● **Work required**: Could you print the stretch of lines below from the one with "that appears, select" through the one with "Germany’s Federal Agency for Civic Education.", exactly as they stand and without any pictures?

[Data extracted from a collection]
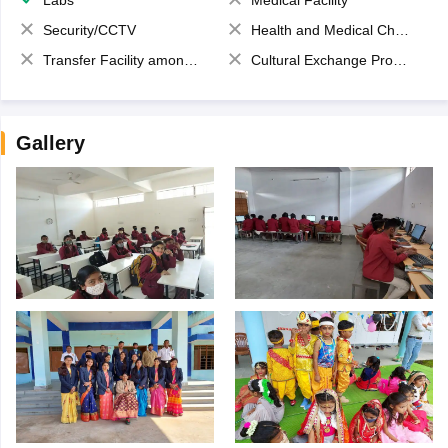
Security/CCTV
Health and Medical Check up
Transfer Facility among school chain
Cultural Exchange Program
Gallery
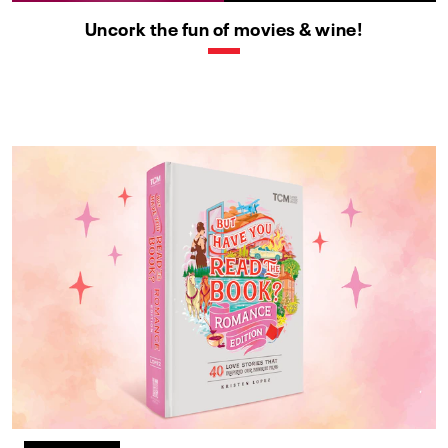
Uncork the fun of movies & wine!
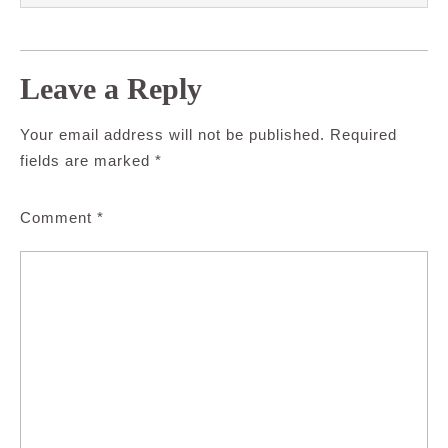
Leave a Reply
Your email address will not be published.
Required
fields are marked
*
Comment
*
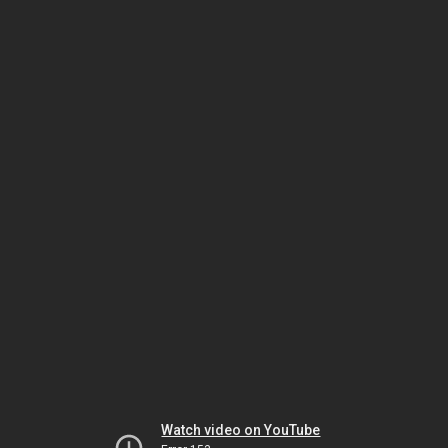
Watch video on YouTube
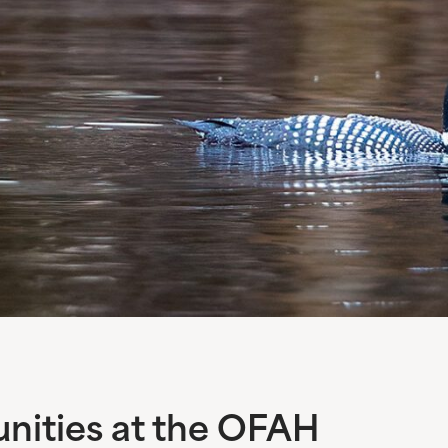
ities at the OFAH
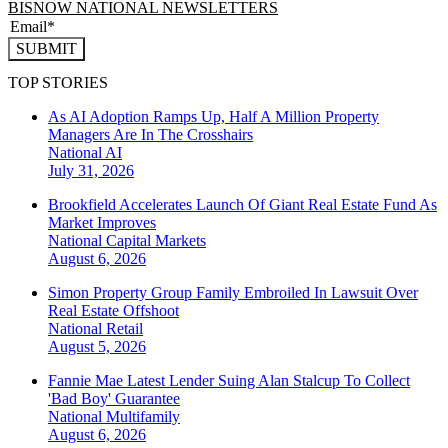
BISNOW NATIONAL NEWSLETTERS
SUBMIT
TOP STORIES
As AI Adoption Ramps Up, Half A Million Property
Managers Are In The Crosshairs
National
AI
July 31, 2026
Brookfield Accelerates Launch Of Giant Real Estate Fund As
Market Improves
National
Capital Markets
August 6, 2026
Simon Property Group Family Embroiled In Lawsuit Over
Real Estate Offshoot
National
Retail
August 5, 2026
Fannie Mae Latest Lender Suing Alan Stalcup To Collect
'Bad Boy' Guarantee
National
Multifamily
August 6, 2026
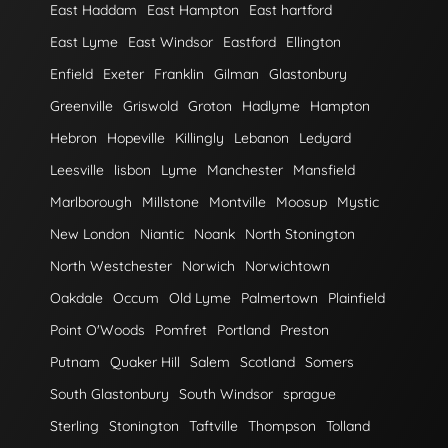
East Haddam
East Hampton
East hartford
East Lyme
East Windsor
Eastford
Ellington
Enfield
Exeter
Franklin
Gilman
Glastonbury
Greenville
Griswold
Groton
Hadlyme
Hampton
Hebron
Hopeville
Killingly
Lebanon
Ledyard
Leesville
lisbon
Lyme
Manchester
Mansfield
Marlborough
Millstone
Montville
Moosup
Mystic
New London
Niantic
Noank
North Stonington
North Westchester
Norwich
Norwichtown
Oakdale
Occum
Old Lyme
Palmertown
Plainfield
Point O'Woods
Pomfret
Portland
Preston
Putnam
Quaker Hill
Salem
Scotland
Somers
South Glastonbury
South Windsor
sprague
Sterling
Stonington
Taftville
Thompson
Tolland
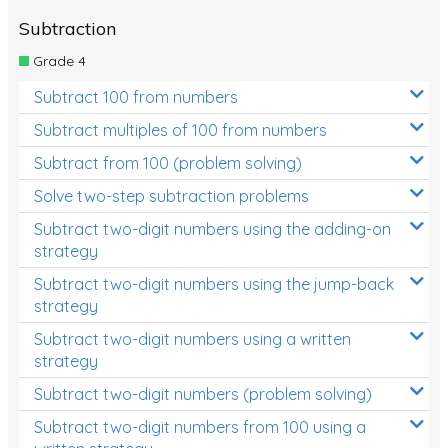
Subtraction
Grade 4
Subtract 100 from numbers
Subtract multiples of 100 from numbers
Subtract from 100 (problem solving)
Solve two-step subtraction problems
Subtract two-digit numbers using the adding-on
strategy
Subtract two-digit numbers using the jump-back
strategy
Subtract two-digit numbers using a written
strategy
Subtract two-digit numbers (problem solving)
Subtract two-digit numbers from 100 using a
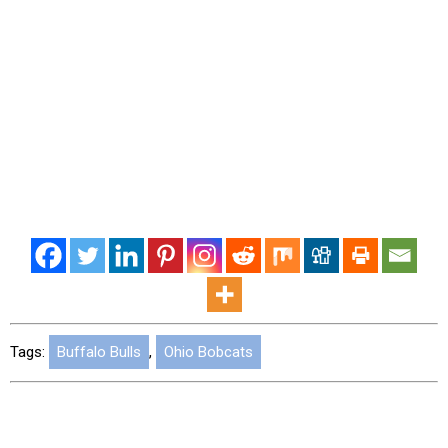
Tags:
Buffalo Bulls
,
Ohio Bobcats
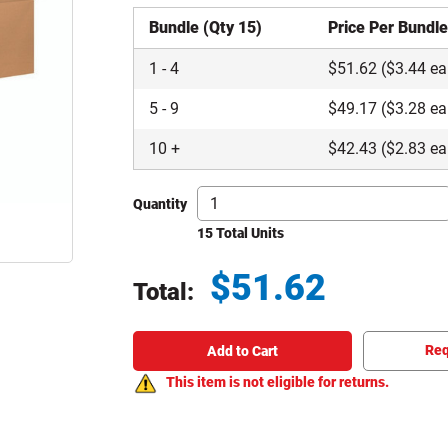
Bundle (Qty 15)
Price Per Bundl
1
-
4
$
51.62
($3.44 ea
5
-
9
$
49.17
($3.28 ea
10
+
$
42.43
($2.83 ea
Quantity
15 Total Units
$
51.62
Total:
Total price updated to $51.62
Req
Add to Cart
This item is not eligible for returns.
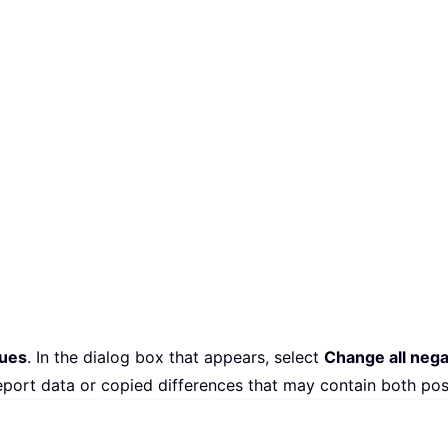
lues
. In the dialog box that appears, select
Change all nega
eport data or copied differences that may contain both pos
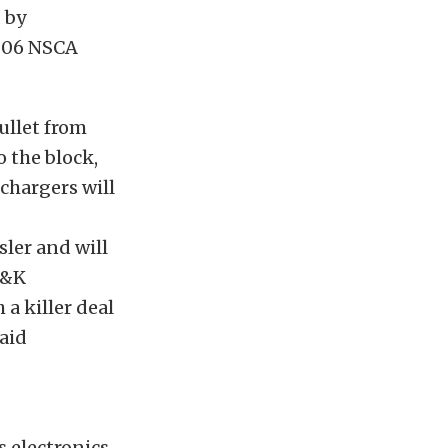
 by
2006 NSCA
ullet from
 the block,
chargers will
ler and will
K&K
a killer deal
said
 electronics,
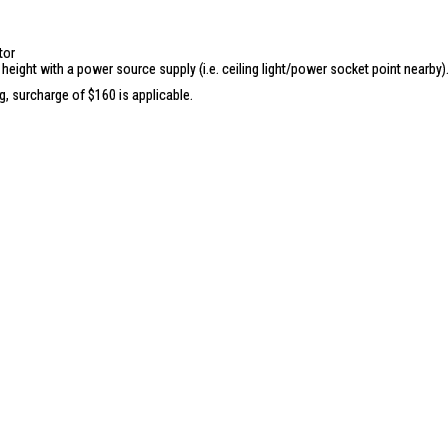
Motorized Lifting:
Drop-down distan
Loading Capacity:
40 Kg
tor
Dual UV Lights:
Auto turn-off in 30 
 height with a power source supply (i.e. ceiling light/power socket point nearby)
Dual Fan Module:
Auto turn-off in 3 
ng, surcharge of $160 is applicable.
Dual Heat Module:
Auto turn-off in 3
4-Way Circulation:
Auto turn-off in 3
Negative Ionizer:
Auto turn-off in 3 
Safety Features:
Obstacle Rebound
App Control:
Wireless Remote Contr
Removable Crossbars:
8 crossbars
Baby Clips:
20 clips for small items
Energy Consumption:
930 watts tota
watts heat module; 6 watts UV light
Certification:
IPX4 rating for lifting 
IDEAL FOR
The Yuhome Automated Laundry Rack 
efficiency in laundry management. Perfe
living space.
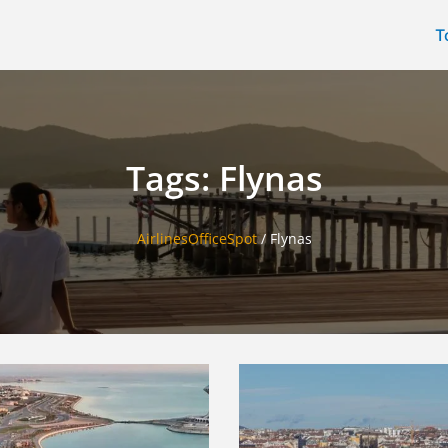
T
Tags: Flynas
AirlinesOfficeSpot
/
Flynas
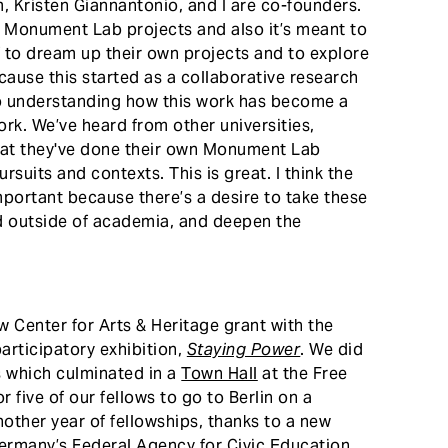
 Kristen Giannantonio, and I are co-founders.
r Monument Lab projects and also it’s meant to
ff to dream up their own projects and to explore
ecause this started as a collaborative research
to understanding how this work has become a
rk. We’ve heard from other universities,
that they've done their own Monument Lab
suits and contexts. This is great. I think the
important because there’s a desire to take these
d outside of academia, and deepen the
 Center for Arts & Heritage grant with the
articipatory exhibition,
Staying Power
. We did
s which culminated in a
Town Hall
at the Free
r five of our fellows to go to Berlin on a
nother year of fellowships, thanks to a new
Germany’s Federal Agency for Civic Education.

---

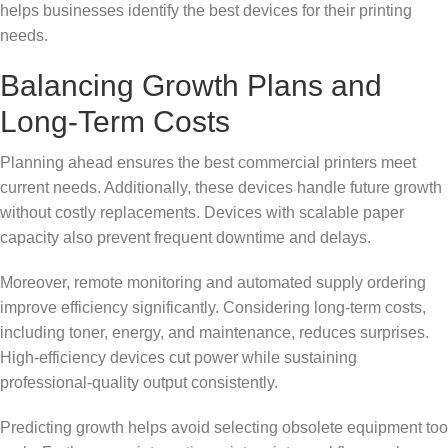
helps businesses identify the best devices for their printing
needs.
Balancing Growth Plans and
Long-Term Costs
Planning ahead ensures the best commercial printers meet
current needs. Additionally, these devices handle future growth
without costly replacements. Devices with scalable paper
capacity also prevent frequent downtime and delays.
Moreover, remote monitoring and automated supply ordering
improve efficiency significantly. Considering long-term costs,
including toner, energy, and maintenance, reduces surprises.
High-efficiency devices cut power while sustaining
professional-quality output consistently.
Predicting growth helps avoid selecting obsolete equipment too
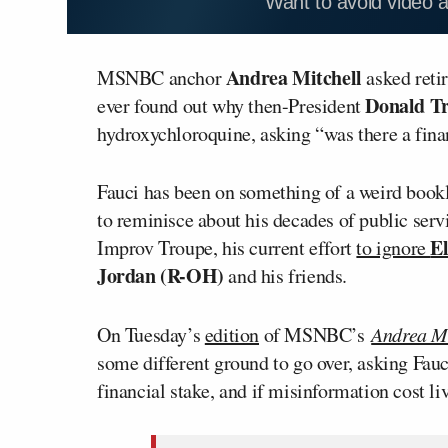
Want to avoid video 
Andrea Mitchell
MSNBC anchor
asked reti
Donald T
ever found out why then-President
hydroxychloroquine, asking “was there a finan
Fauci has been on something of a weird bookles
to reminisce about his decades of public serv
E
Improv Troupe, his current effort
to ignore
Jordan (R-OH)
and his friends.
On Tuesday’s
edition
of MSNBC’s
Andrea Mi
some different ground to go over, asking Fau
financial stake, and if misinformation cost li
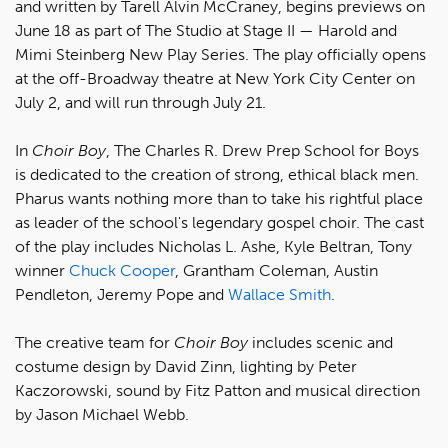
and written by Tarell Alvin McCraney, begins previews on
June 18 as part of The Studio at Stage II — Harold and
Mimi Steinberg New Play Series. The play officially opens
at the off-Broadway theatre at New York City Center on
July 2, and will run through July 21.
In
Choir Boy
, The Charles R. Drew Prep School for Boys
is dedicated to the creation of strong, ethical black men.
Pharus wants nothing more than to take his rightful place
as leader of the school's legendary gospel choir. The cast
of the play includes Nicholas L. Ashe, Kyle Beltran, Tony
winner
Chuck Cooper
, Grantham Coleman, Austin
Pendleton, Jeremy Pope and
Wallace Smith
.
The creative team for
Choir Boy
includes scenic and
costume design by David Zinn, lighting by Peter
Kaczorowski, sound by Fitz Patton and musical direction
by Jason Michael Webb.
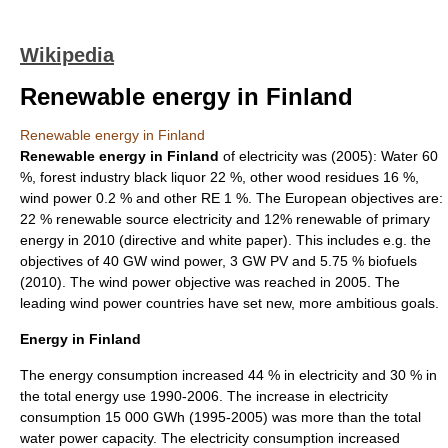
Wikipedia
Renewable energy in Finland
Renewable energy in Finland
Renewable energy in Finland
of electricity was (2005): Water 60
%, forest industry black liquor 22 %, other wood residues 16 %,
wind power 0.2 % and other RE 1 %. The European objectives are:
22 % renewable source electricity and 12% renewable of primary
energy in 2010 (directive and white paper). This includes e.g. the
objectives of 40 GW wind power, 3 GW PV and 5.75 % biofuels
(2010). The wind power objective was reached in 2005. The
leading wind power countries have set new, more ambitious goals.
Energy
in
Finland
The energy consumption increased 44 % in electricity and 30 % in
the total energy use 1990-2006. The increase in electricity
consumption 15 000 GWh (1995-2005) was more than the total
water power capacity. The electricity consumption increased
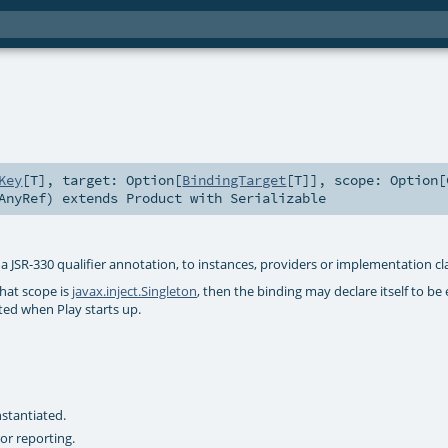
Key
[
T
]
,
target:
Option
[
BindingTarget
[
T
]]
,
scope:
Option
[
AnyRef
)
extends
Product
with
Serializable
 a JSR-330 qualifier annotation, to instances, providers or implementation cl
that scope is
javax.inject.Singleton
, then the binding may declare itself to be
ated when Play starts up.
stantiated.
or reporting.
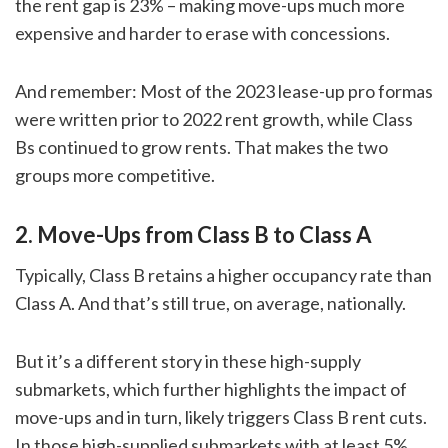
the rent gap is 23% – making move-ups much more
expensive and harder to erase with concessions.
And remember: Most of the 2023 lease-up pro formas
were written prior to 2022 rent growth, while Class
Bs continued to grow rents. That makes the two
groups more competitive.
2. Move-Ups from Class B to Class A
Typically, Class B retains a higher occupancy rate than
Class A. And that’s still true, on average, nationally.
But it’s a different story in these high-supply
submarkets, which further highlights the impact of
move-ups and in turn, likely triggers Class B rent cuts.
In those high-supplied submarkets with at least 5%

...

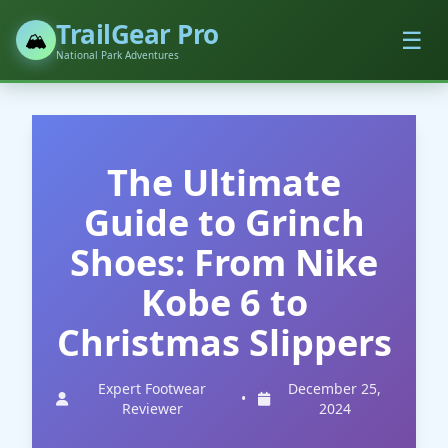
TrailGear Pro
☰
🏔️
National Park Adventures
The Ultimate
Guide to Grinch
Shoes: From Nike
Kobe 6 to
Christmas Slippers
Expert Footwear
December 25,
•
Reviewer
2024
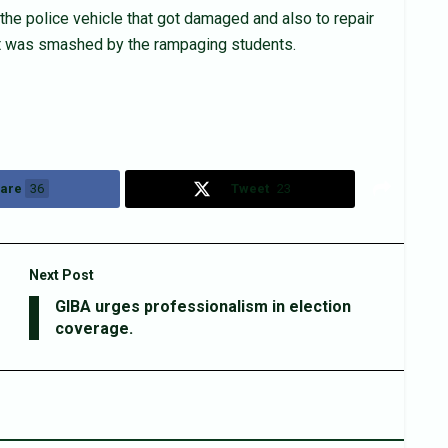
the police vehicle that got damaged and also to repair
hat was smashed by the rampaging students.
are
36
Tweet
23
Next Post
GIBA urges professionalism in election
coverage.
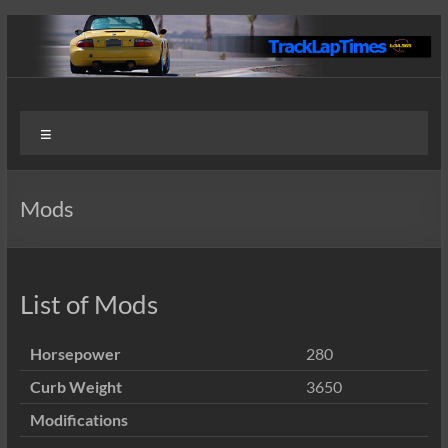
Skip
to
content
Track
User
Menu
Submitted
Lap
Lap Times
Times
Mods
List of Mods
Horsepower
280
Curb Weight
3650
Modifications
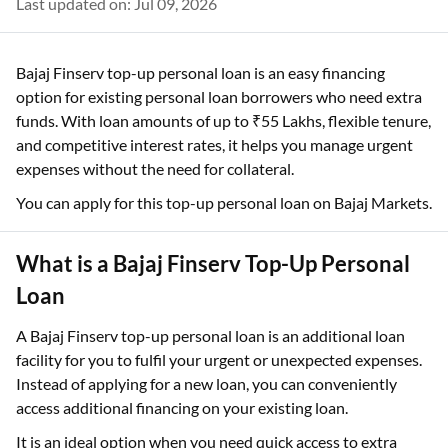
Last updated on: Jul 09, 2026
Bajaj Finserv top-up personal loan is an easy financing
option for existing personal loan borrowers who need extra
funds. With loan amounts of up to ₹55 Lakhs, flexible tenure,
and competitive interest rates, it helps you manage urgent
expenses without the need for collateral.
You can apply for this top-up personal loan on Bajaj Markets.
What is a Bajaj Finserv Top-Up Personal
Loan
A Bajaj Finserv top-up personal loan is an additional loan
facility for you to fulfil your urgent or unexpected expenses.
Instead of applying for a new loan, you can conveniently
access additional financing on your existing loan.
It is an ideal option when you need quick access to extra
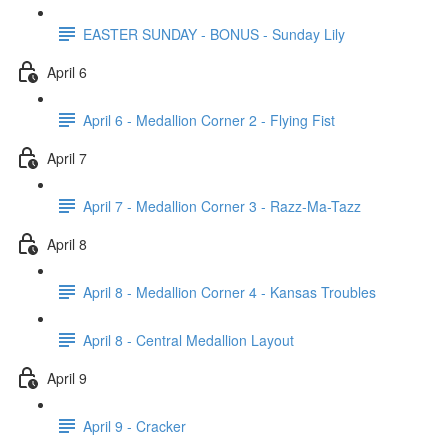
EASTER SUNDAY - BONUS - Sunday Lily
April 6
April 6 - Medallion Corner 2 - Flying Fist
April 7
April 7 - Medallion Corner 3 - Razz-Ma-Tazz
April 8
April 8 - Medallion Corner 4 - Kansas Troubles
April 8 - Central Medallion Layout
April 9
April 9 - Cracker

● **Expected answer**:
. In the dialog box that appears, select
Change all nega
eport data or copied differences that may contain both pos
 by
2006 NSCA
ullet from
 the block,
chargers will
ler and will
K&K
a killer deal
said
 electronics,
Motorized Lifting:
Drop-down distan
Loading Capacity:
40 Kg
tor
Dual UV Lights:
Auto turn-off in 30 
 height with a power source supply (i.e. ceiling light/power socket point nearby)
Dual Fan Module:
Auto turn-off in 3 
ng, surcharge of $160 is applicable.
Dual Heat Module:
Auto turn-off in 3
4-Way Circulation:
Auto turn-off in 3
Negative Ionizer:
Auto turn-off in 3 
Safety Features:
Obstacle Rebound
App Control:
Wireless Remote Contr
Removable Crossbars:
8 crossbars
Baby Clips:
20 clips for small items
Energy Consumption:
930 watts tota
watts heat module; 6 watts UV light
Certification:
IPX4 rating for lifting 
IDEAL FOR
The Yuhome Automated Laundry Rack 
efficiency in laundry management. Perfe
living space.
T
Tags: Flynas
AirlinesOfficeSpot
/
Flynas
 Kristen Giannantonio, and I are co-founders.
r Monument Lab projects and also it’s meant to
ff to dream up their own projects and to explore
ecause this started as a collaborative research
to understanding how this work has become a
rk. We’ve heard from other universities,
that they've done their own Monument Lab
suits and contexts. This is great. I think the
important because there’s a desire to take these
d outside of academia, and deepen the
 Center for Arts & Heritage grant with the
articipatory exhibition,
Staying Power
. We did
s which culminated in a
Town Hall
at the Free
r five of our fellows to go to Berlin on a
nother year of fellowships, thanks to a new
Germany’s Federal Agency for Civic Education.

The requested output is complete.